Sadler's Wells
BalletBoyz - Life
Pontus Lidberg - Rabbit
Javier de Frutos - Fiction
Returning to Sadler's Wells after Young Men, Artist Directors Michael Nunn and Willam Trevitt commission another brilliant double bill. Structured like two ends of the same argument, Rabbit and Fiction are brimming with rabbit imagery and tragicomedy.
Swedish choreographer, Pontus Lidberg's Rabbit marries surrealism and loneliness, against the cool landscape of gently wafting lengths of cloth and tolling bells. Clad in vaguely 1940s shirts, vests and braces, dancers with furry rabbit heads invade the space, hopping, skipping and cartwheeling. The tone is tender, with sudden outbursts in Górecki's score, which seem to initiate an exaggerated running motif that rocks back and forth. Later, a couple of rabbits linked hand to ankle, roll by like tumbleweed, as a fragile and inward solo unfolds in front of us.
From Lidberg's surreal realm, we move to Fiction, by Venezuelan choreographer Javier de Frutos. Wanting to create a work about the death of a choreographer, de Frutos imagined his own (rather inventive) death, since it 'seems impolite to kill anyone but himself'. Fiction sees a stark change in its stripped set design and the welcome use of comedy.

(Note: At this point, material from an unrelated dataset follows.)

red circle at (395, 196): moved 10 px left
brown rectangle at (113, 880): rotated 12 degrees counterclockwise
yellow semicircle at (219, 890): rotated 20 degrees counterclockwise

The dancers move with confused expressions to critic Ismene Brown's words, unfurling a canon of rippling arms and torsos beneath a large ballet barre. A throbbing mass of bodies follows shell-shocked dancer Marc Galvez, as he struggles to come to terms with the fictitious death of his choreographer. De Frutos creates gorgeous kaleidoscopic formations around the ballet barre, as the men slice the air with blade-like arms. He takes full advantage of the BalletBoyz's precision, and risk-taking athleticism.
The curtain comes down on de Frutos' work with Galvez spinning, arms open to Donna Summer's anthem Last Dance. De Frutos is at once dead, resurrected and alive.
Maya Pindar
Life is at Sadler's Wells until Sunday 24 April.